Doutor Humberto Fuentes estava prestes a aposentar-se como professor de medicina. Motivava seus estudantes a prestar serviços a comunidades indígenas no interior do país. Mantendo-se convenientemente alheio aos eventos políticos. Cético sobre os rumores de que seus ex-estudantes haviam desaparecido possivelmente assassinados. Contra os conselhos dos seus filhos, decidiu embarcar em uma jornada em busca da verdade. Chegando ao interior do país, logo descobriu que “homens armados” usavam ameaças ou assassinatos para intimidar o povo. Violando direitos humanos, cometendo atos de violência contra a população indígena e pessoas que os ajudavam. Terror imperava no campo…
Pequeno grupo de pessoas, olhos colados na tela de uma televisão observavam os minutos finais de um vídeo. Silêncio glacial. O filme, “Hombres Armados”, dirigido por John Sayles. Descrevia acontecimentos em um país anônimo. Para nós, a Guatemala, onde estávamos. Momento déjà-vu… Ecos das palavras do Doutor Fuentes aos seus estudantes ressoavam na sala. “Nunca podemos salvar uma vida. Podemos fazê-la mais longa ou melhor, mas nunca salvá-la. Todos morrem no fim”…
Compartilhamos nossas experiências pessoais com a situação de violência na Guatemala. Caixa de Pandora aberta. Lembramos de um pedido inusitado, que havíamos recebido durante visitas a vários ambulatórios rurais da igreja católica. Necessitavam urgentemente capacitar novos técnicos de saúde, para substituir os que haviam desaparecido. Militares, guerrilheiros ou autônomos, homens armados, todos…
Expectativa e tensão. Catarse nacional e coletiva. “A Guatemala Memória do Silêncio” – relatório produzido pela Comissão para o Esclarecimento Histórico – havia cumprido sua meta. Expondo as violações de direitos humanos e atos de violência, tentativa de genocídio contra o povo Maia, com objetividade, equidade e imparcialidade. Conhecimento da verdade. Reconhecimento dos fatos históricos. Base sólida para o processo de reconciliação nacional. Aprendendo lições, evitando a repetição de erros…
Nuremberg, sentença do dia 1º de outubro de 1946. “Os crimes contra o direito internacional são cometidos por homens, não por entidades abstratas”. Homens armados, sempre. Guatemala havia quebrado o silencio cúmplice…
Transformar o judiciário em um sistema eficaz e acessível, para promover a confiança do público e melhorar a coerência e a equidade na aplicação da lei, se fez necessário. Criando condições para a reconstrução social e fortalecimento do país, nos termos do Acordo de Paz. A Corte Suprema da Guatemala, com um programa de reforma de trinta e cinco milhões de dólares, financiado pelo Banco Mundial, nos convidou para servir de gestor como representantes da ONU.
Recebemos reivindicações de organismos da sociedade civil e do povo Maia, a respeito do desenho arquitetônico e da localização das salas de audiência dos tribunais. Propuseram desenhos representativos da cultura Maia. Edifícios de mármore com colunas greco-romanas e características de palácio europeu, valorizavam a cultura do colonizador. A estátua da Justiça era cega, cega porque nunca os havia visto como iguais. As leis serviam para oprimi-los, proteger seus opressores. Queriam uma demonstração de que o estado guatemalteco estava preparado para tratar a todos como cidadãos…

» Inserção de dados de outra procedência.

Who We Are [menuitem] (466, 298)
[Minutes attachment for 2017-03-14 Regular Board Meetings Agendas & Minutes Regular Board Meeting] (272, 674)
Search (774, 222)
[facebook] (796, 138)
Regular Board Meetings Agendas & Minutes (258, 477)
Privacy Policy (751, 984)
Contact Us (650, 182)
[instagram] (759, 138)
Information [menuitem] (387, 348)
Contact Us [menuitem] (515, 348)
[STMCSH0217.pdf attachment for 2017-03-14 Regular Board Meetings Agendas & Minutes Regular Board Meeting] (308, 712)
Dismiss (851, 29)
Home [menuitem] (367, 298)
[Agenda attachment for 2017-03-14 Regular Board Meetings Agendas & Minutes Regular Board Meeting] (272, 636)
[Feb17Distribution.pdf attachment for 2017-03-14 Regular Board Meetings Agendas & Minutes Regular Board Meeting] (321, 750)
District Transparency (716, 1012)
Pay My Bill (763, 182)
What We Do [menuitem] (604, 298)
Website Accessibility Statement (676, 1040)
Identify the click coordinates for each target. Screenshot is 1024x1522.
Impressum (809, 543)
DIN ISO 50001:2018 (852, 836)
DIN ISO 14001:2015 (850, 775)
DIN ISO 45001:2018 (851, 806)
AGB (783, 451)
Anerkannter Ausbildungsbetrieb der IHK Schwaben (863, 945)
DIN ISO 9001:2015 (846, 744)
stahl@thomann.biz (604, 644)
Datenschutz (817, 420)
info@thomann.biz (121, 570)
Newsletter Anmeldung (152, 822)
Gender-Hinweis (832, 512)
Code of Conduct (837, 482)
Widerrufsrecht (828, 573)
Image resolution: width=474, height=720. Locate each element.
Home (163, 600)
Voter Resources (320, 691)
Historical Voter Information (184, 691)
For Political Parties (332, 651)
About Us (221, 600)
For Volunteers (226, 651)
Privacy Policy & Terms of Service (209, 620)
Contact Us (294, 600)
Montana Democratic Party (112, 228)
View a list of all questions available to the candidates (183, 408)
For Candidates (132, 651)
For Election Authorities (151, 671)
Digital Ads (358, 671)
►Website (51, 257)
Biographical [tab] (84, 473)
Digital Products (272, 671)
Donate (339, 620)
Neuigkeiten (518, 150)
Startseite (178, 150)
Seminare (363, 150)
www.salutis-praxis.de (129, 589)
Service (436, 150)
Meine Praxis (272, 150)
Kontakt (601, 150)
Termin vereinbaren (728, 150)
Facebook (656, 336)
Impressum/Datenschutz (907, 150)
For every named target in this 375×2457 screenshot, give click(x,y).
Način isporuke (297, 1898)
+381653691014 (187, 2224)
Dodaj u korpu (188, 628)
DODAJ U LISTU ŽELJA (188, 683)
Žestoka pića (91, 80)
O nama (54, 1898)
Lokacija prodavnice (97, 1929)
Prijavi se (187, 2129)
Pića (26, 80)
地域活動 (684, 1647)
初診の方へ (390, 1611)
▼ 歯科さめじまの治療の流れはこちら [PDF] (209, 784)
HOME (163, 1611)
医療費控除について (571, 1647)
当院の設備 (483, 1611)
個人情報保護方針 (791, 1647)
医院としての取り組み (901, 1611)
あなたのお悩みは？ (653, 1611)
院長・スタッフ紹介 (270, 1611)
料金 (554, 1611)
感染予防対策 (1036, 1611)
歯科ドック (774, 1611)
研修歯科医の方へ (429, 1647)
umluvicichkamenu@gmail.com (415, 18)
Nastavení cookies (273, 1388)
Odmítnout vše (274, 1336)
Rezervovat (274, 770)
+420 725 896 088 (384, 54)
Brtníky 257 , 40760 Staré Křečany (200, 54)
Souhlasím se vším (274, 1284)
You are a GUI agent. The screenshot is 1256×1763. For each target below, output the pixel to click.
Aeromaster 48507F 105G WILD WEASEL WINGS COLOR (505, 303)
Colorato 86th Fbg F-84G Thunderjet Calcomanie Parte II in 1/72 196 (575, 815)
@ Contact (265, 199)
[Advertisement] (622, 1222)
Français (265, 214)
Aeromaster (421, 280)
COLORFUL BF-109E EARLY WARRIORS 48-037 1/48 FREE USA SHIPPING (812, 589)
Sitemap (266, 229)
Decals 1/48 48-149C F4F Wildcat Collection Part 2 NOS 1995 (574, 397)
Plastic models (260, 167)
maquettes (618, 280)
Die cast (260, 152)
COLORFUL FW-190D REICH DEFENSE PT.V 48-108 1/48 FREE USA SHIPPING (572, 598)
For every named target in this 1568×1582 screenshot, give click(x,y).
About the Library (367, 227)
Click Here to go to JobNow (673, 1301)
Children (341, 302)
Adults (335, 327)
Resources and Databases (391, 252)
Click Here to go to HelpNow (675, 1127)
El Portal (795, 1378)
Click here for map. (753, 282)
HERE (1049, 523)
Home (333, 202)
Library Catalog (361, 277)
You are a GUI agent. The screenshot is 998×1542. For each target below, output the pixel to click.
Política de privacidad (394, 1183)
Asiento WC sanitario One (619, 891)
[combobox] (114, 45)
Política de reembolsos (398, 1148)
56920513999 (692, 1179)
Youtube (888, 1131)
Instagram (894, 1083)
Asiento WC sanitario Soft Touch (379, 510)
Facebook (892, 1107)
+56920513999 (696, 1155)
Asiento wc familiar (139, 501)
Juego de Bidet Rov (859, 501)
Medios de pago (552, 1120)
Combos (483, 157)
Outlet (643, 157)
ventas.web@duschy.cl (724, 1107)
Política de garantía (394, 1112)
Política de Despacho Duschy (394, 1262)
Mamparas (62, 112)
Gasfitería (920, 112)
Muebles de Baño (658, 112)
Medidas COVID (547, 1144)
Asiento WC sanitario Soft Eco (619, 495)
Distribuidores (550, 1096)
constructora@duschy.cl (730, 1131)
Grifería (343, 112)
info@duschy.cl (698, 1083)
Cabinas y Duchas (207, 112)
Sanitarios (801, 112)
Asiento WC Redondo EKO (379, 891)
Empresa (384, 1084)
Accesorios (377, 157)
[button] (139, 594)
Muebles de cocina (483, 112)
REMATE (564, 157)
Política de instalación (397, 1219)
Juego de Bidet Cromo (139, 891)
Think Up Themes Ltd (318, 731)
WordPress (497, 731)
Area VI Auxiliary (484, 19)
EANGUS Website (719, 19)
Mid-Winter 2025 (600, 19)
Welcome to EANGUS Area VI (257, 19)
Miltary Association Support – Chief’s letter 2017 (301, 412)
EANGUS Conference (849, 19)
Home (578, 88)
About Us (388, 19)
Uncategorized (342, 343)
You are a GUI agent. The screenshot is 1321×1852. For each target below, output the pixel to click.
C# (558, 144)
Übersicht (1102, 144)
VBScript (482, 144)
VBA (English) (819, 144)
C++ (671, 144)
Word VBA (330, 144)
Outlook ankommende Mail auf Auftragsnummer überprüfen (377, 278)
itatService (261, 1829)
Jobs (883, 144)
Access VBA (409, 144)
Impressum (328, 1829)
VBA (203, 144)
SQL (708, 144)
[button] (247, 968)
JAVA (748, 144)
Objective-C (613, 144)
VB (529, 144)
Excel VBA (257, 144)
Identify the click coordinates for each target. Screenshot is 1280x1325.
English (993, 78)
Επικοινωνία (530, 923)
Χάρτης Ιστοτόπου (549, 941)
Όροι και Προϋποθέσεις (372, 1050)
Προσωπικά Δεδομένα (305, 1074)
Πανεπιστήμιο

Tribunais redesenhados e construídos. Os homens armados ainda não haviam desaparecido totalmente. Crimes não ficariam impunes. A verdade curando a cegueira da Justiça…
Doutor Humberto Fuentes chegou a um vilarejo indígena, precisavam de um novo médico. Homens armados haviam assassinado o Doutor Cienfuegos. Perguntou ao informante, se havia visto a ocorrência. “Não, sou cego… Sabemos de tudo que se passa por aqui”, respondeu o homem.